▶ Input records
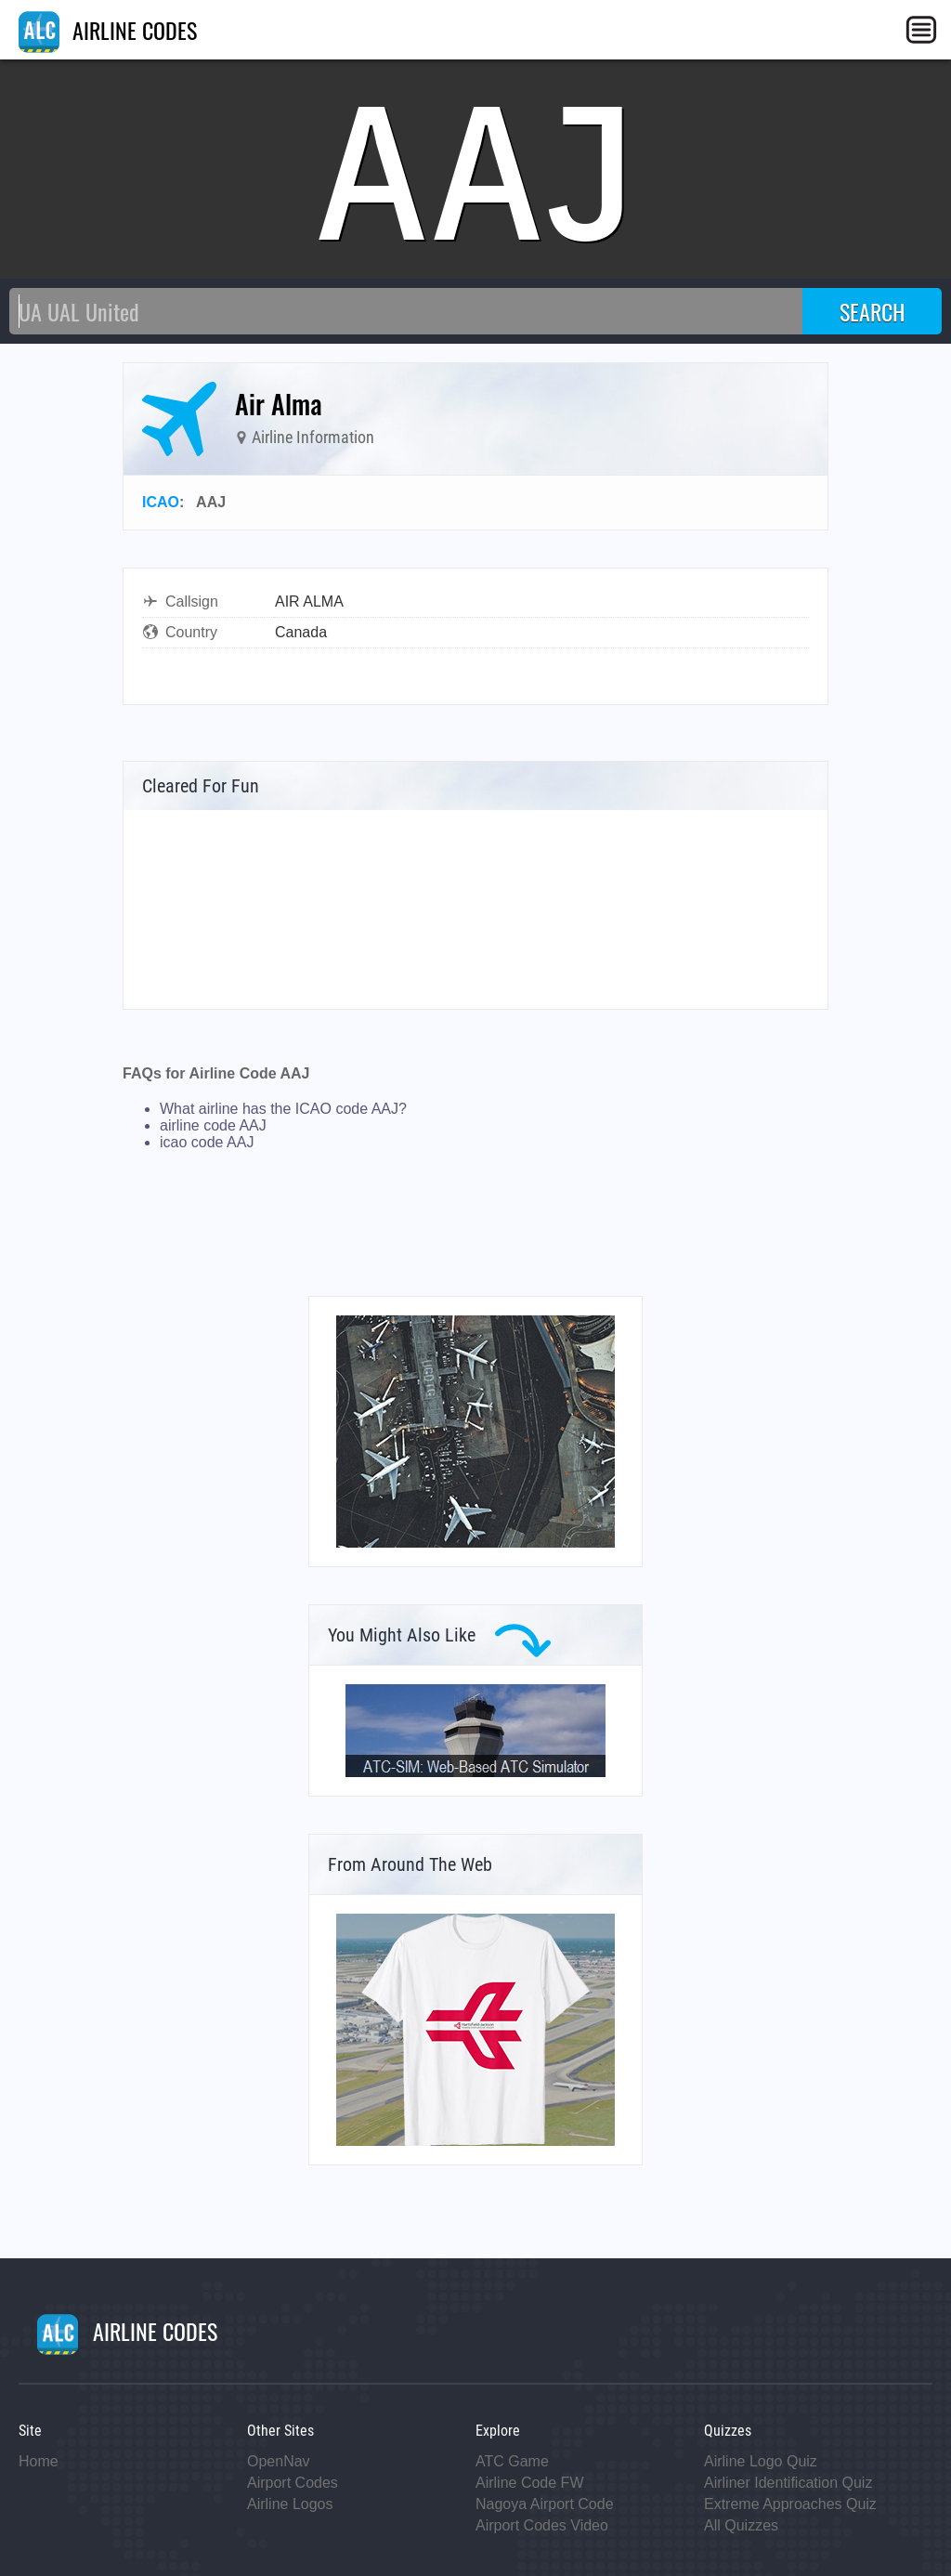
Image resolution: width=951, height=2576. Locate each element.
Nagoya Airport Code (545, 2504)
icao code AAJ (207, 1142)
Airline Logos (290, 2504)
...
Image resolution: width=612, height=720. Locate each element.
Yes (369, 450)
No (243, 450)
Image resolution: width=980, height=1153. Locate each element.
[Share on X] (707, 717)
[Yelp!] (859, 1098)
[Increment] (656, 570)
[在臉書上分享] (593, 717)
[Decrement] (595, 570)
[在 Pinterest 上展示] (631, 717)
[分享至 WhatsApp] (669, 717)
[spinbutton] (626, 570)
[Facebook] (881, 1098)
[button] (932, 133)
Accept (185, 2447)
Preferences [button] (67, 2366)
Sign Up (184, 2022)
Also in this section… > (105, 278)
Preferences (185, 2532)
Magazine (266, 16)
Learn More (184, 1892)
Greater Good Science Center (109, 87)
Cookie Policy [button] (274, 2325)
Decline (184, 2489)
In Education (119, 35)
...
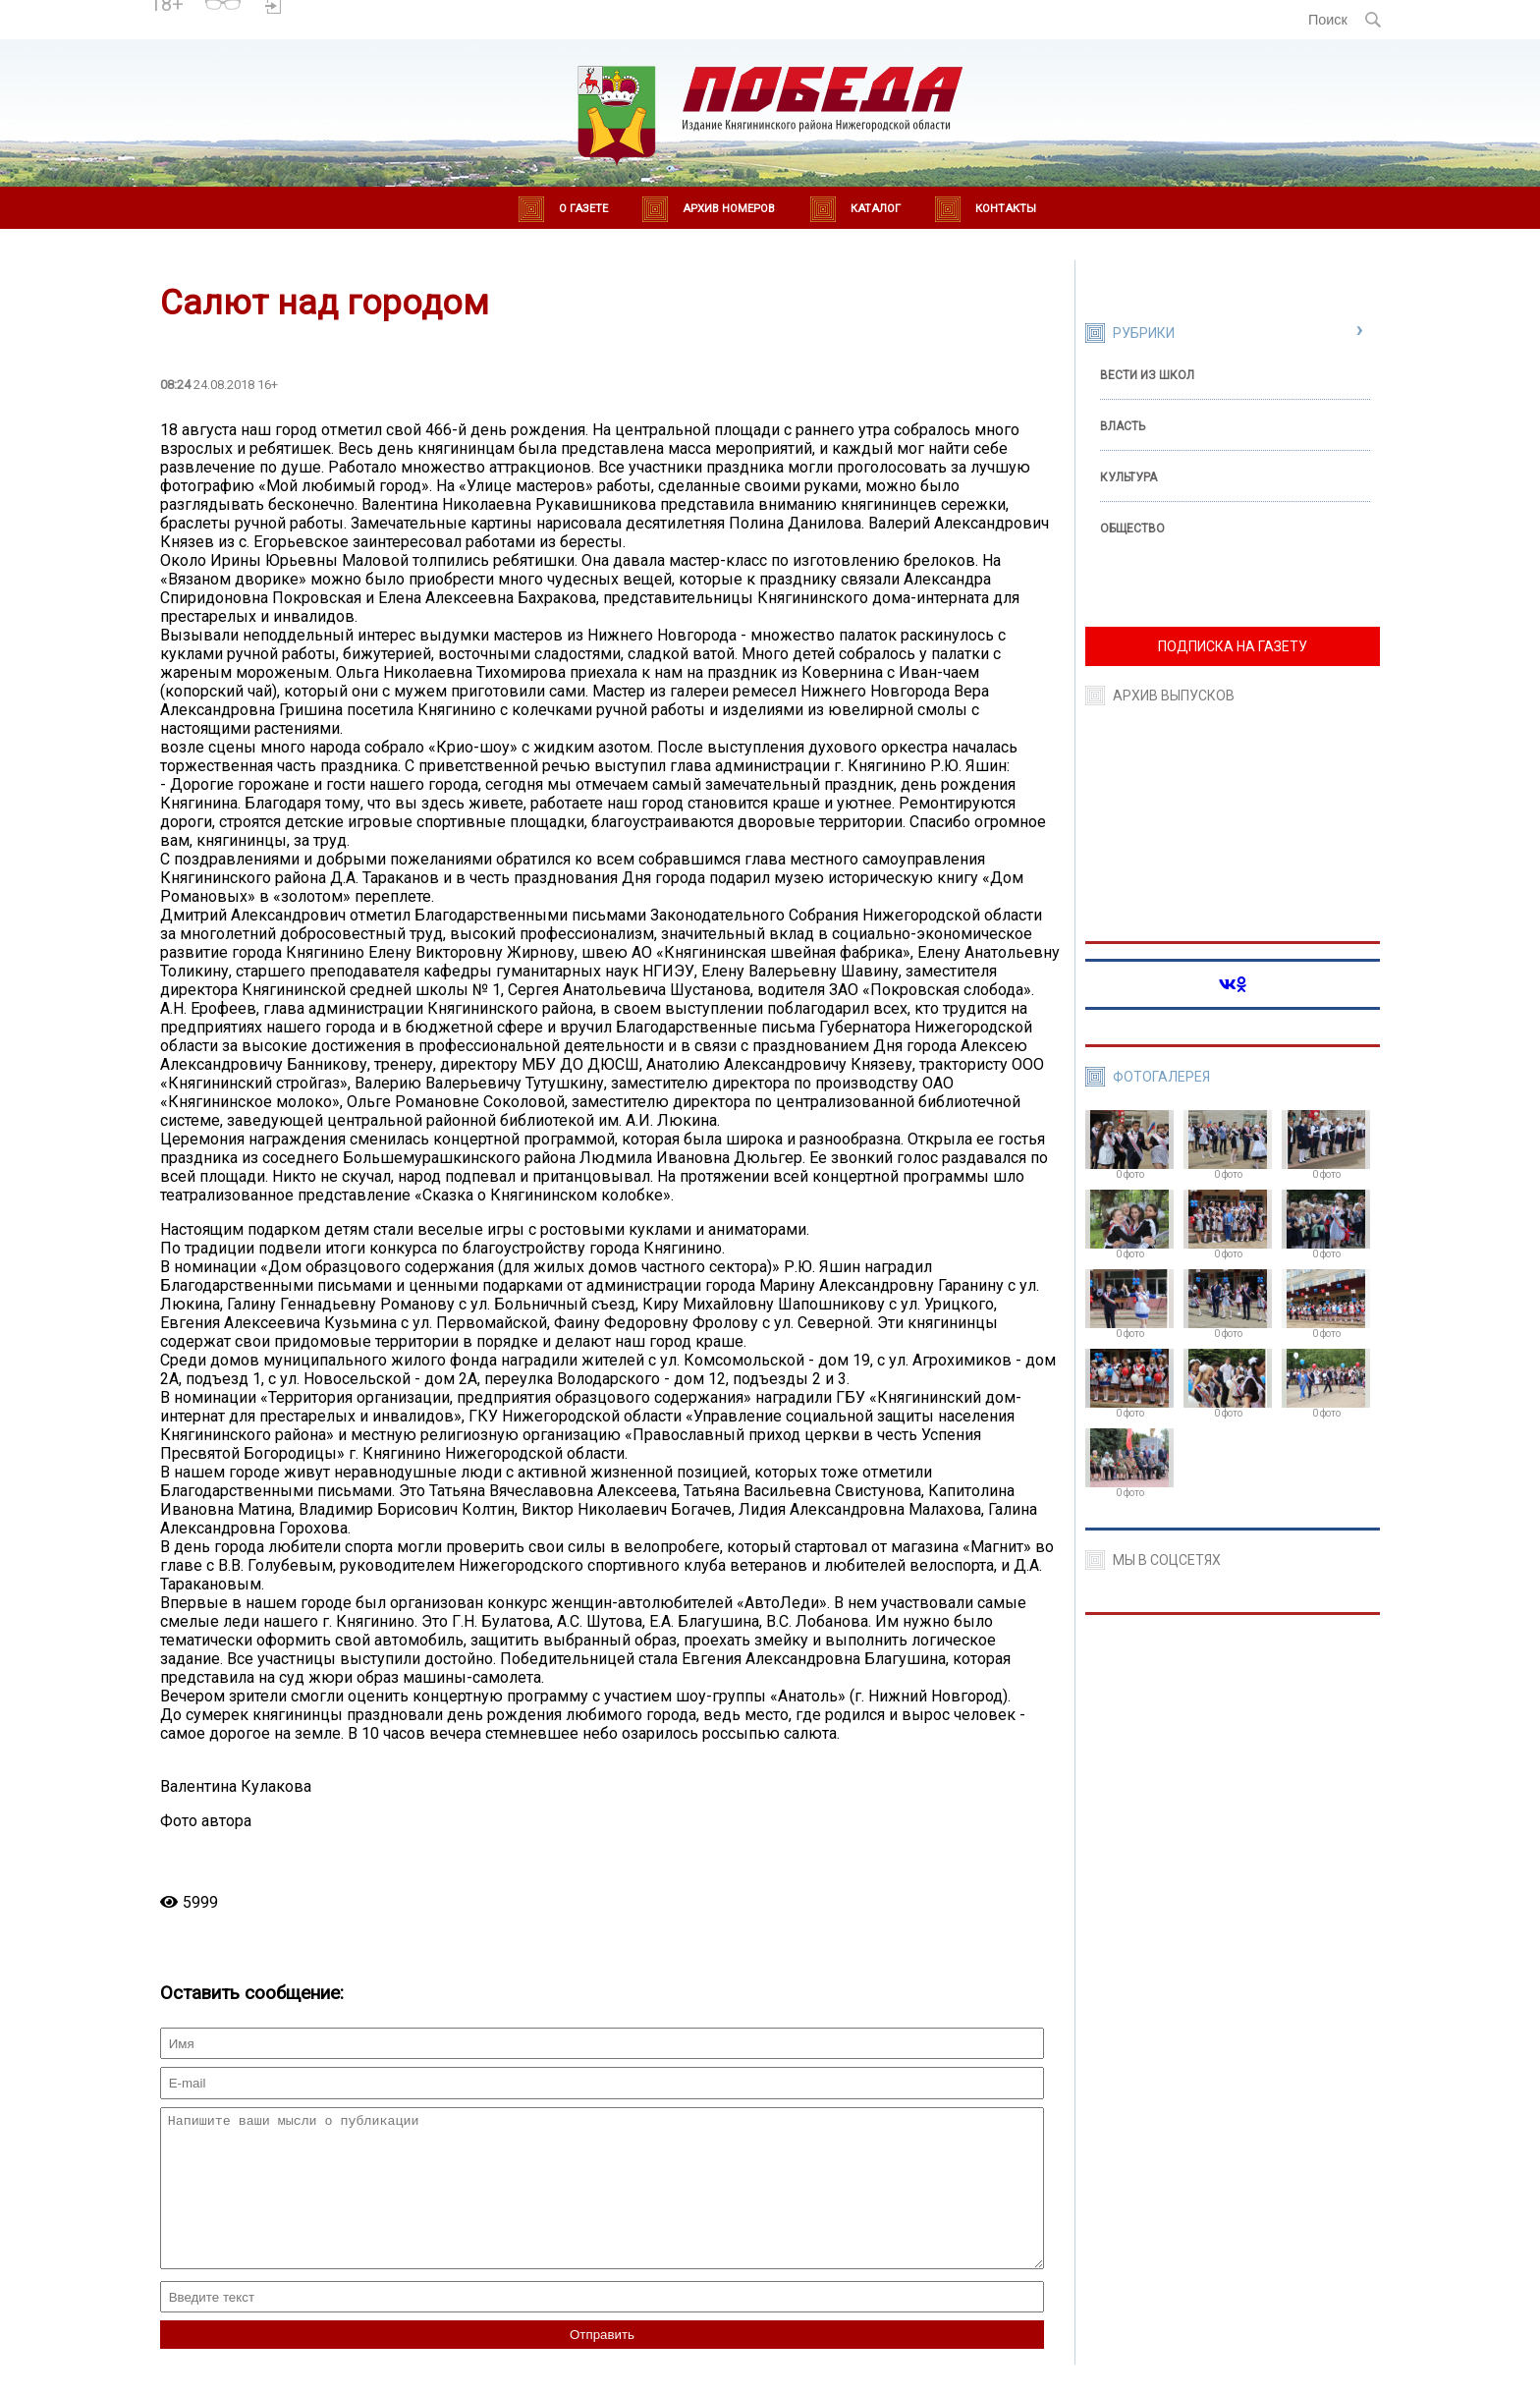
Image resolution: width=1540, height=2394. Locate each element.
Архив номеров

▶ Problem requirements
From the records above, retype only the lines starting at the line that contains "Preferences [button] (67, 2366)" and ending at the line that contains "In Education (119, 35)", both included.

▶ Exercise output
Preferences [button] (67, 2366)
Sign Up (184, 2022)
Also in this section… > (105, 278)
Preferences (185, 2532)
Magazine (266, 16)
Learn More (184, 1892)
Greater Good Science Center (109, 87)
Cookie Policy [button] (274, 2325)
Decline (184, 2489)
In Education (119, 35)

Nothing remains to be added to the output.